The component adopts a layered architecture. The s3raw package provides raw operations for the S3 protocol, the fastdfs package provides raw operations for FastDFS, and the fusion package implements automatic routing between the two at the upper layer. The core design of the fusion layer is automatic routing based on the file_id prefix: file_ids starting with s3: are routed to the S3 backend, while all others are routed to the FastDFS backend.
The component supports three storage modes via StorageModeConfig: s3 (S3 only), fastdfs (FastDFS only), and hybrid (both backends). In hybrid mode, upload operations go to S3 with the s3: prefix added, while download, delete, and metadata query operations automatically route based on the file_id prefix. In s3 mode, all operations go to S3. In fastdfs mode, all operations go to FastDFS. The StorageManager class serves as the unified entry point, automatically creating the required clients and services based on the configured mode.
This design allows business code to work with a single set of fusion service interfaces, transparently operating on one or both storage backends, and supports packaging files from mixed sources in batch download scenarios. The StorageManager manages the lifecycle of all asynchronous clients using a context manager pattern.
2. Integration and Configuration Guide
Dependency Installation
The project uses uv or pip for dependency management. Core dependencies include aioboto3 (S3 async client), aiofdfs (FastDFS async client), pydantic (configuration models), aiofiles (async file operations), and fastapi (UploadFile support).
pip install s3py-helper
S3 Protocol Storage Configuration
Configure S3-compatible object storage services (such as MinIO, AWS S3, etc.) using S3Config. endpoint is the service address, access_key_id and secret_access_key are the authentication credentials, default_bucket specifies the default bucket name, and region is the region identifier, defaulting to us-east-1.
from s3py_helper.storage import S3Config
s3_config = S3Config(
endpoint="http://192.168.30.36:9001",
access_key_id="your-access-key",
secret_access_key="your-secret-key",
default_bucket="my-bucket",
region="us-east-1",
)
FastDFS Configuration
Configure FastDFS connection parameters using FastdfsConfig. tracker_servers is a list of tracker server addresses (format host:port), connect_timeout and network_timeout control the connection timeout and network read/write timeout (in seconds) respectively, store_path_index specifies the storage path index, default -1 for automatic selection.
from s3py_helper.storage import FastdfsConfig
fastdfs_config = FastdfsConfig(
tracker_servers=["192.168.30.36:22122"],
connect_timeout=2,
network_timeout=30,
)
Storage Mode Configuration
StorageModeConfig defines which storage backend(s) to use via the mode field.
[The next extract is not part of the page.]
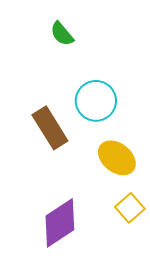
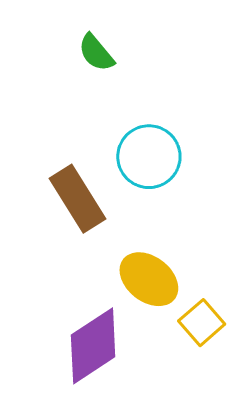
yellow ellipse: (117, 158) -> (149, 279), moved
Three modes are supported:
hybrid(default): Both S3 and FastDFS. Upload goes to S3, download/delete/info auto-route byfile_idprefix. Requires boths3_configandfastdfs_config.s3: S3 only. All operations go to S3. Requiress3_config. Accessing FastDFS-routed files raisesRouteNotSupportedException.fastdfs: FastDFS only. All operations go to FastDFS. Requiresfastdfs_config. Accessing S3-routed files raisesRouteNotSupportedException.
from s3py_helper.storage import StorageModeConfig, StorageMode
# Hybrid mode (default, both backends)
mode_config = StorageModeConfig(mode=StorageMode.HYBRID)
# S3 only mode
mode_config = StorageModeConfig(mode=StorageMode.S3)
# FastDFS only mode
mode_config = StorageModeConfig(mode=StorageMode.FASTDFS)
File Validation Configuration
FileTypeConfig is used for file type validation during uploads, supporting both whitelist and blacklist modes. When the whitelist is non-empty, only extensions in the whitelist are allowed. The blacklist always takes effect. Additionally, FileValidatorImpl supports limiting file size via the max_file_size parameter. If validation is not required, it can be omitted or default values can be passed.
from s3py_helper.storage import FileTypeConfig, FileValidatorImpl
file_type_config = FileTypeConfig(
whitelist=["pdf", "jpg", "png", "zip"],
blacklist=["exe", "bat"],
)
validator = FileValidatorImpl(file_type_config=file_type_config, max_file_size=100 * 1024 * 1024)
3. Guide for Fusion Usage of FastDFS and S3
The fusion package provides unified interfaces for upload, download, deletion, and metadata querying. Business code does not need to worry about whether the underlying storage is S3 or FastDFS. All fusion services are assembled from raw services built using S3Client and FastdfsClient.
Service Initialization
StorageManager is the recommended entry point for initializing all fusion services. It manages client lifecycles and automatically creates the required services based on the configured mode. Use the async with context manager to ensure proper resource cleanup.
from s3py_helper.storage import (
StorageManager, StorageModeConfig, StorageMode,
S3Config, FastdfsConfig,
)
s3_config = S3Config(
endpoint="http://192.168.30.36:9001",
access_key_id="your-access-key",
secret_access_key="your-secret-key",
default_bucket="my-bucket",
)
fastdfs_config = FastdfsConfig(tracker_servers=["192.168.30.36:22122"])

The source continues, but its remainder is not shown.